How to manage various computing resources (such as CPU time, memory space, network bandwidth, and applications) is a headache for many enterprises. Especially for companies with employees all over the world, it is critical to make full use of limited computing resources. The lsf multi-cluster system developed by platform enables multiple heterogeneous computers to share computing resources through the LAN or WAN and provide users with transparent access to resources. Currently, Lsf supports the following large-scale resource sharing methods:
- Multiple departments in a large enterprise, each department can have one or more clusters, so that resources can be shared within and between departments.

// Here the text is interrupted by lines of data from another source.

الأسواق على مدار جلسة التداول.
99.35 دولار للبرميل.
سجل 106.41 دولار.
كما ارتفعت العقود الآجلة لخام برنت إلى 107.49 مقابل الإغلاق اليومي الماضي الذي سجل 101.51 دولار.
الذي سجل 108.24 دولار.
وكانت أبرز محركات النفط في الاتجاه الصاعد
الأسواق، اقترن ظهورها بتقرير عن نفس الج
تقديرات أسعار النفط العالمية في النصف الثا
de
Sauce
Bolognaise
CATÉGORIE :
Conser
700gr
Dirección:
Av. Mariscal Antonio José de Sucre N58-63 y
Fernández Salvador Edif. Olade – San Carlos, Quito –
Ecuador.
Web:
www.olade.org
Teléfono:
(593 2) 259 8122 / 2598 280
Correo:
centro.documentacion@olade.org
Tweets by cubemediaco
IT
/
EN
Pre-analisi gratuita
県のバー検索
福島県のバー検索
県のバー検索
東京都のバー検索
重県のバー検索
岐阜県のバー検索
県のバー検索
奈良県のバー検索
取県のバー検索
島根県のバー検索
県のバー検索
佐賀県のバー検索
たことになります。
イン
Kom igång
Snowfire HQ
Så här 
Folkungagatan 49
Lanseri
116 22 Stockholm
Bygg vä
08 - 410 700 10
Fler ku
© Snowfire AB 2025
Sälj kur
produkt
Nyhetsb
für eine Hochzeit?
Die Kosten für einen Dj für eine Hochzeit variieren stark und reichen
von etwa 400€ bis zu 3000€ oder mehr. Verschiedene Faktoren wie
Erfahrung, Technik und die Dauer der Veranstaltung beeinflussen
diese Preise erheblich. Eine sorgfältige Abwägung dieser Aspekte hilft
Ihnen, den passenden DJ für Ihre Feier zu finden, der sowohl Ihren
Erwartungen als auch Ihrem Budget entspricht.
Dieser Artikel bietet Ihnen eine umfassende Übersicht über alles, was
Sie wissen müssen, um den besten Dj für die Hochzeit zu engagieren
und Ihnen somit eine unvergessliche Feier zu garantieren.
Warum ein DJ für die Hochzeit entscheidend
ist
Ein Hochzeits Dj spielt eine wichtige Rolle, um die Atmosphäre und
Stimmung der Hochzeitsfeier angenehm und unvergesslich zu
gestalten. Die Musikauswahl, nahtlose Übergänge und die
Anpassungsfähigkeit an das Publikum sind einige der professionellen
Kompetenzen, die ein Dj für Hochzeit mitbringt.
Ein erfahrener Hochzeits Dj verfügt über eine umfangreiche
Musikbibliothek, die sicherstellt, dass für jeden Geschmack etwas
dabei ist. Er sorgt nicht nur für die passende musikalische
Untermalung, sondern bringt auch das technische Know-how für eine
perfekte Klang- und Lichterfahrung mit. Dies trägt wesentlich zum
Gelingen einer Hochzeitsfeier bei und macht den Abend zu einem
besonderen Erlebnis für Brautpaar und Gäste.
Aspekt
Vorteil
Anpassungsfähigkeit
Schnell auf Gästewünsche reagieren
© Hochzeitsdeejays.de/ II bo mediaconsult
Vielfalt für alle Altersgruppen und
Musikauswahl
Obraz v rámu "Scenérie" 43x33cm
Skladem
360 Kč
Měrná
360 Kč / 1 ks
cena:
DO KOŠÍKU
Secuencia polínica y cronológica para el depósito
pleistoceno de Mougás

- Data Centers in Small departments. Large and expensive computing resources such as supercomputer can be transparently shared directly with smaller departments in the distance.
- Share resources through loosely connected sites.
Lsf connects multiple clusters. A cluster is usually a department in an enterprise. Each cluster has a master machine that collects the load information of each host in the cluster system, the job is scheduled Based on the load information of each host. Various cluster systems share resources according to certain policies. Each master machine defines the cluster system resources that the cluster can share. When a user sends a task request, The lsf system can send the task to the corresponding resource location and select a machine with a lighter load according to the scheduling policy to process the task. When multiple users request the same resource, ensure that the emergency tasks of users with higher priority can be satisfied first according to the user's request priority. Lsf also has the following features:
- Provides enhanced computing capabilities.
With global resource sharing, users can access a variety of computing resources. Many idle computers can now make full use of it for task processing, and many machines can execute the same task in parallel, this greatly enhances users' computing capabilities.
- Lsf provides user-configurable security policies.
By enabling users to use RFC931 protocol, Kerberos, and DCE authentication policies, the system ensures that remote tasks come from authorized users.
- Each cluster is an autonomous system.
The configuration file of the master machine in each cluster records the following information: for example, the number and type of tasks that can be transferred between Multiple Cluster Systems, the user name that allows resources to be shared among multiple clusters.
- Provides non-shared user accounts and file systems.
When a task is transferred between multiple clusters, the user's account can map according to the configuration file. To support heterogeneous systems, lsf provides support for non-shared file systems by transferring files between cluster systems before and after task execution.
- Good scalability.
In a single cluster system, all configuration information is managed by the master machine. Information Transmission Between Multiple Cluster Systems is mainly related to the master machine, it is independent of other hosts in the cluster. Therefore, lsf clusters can be easily expanded to hundreds or even thousands of machines.
- The lsf system supports multiple operating system platforms.
For example, the main UNIX platforms are Sun Solaris, HP-UX, ibm aix, Digital UNIX/Compaq Tru64 UNIX, sgi irix, Red hat Linux, Windows NT, and Windows 2000.
TurboCluster is an enterprise-level cluster solution that allows you to build highly available and scalable networks on multiple computers. It supports Intel and Alpha chips and Linux, Windows NT, and Solaris operating systems. Using the TurboCluster system can significantly improve the service quality of multiple network services based on TCP/IP protocols, including Web, Mail, News, and Ftp. TurboCluster has good availability, scalability, and manageability. The number of servers in the cluster can be expanded to unlimited. TurboCluster is a software-based cluster system solution that supports heterogeneous network environments. Its structure is 2-1.
When a customer sends a request to the cluster system, the request first reaches the advanced traffic manager, the advanced traffic manager forwards the request to an actual server in the cluster through a certain scheduling policy. The final response request will be sent directly to the customer. Because the final response request is not directly sent to the customer through the advanced browser manager, this greatly reduces the load on the advanced browser manager and thus reduces the possibility of bottlenecks. The scheduling policies used in TurboCluster include Round Robin, Weighted Round Robin, and Least Connection ). To reduce the possibility of failure of the advanced traffic manager, TurboCluster has prepared a backup machine for the advanced traffic manager. The backup machine keeps asking the manager to confirm that it is working normally. Once the master manager is found to be invalid, the backup machine will continue to work.
Figure 1 turbocluster Structure
TurboCluster has the following enhancements.
- Heartbeat monitors the running status of the traffic manager on the backup machine to provide higher availability.
- Automatically manages the failures of unpredictable systems or applications.
- Provides dynamic load balancing to eliminate bottlenecks and handle peak loads.
- The advanced traffic manager only forwards authorized requests and increases network security by adding a virtual firewall to the front end of the actual application server.
- TurboCluster only displays the IP address of the traffic manager, and the IP address of the actual server in the cluster system is invisible to the outside world.
- When the actual server is providing external services, it can be maintained.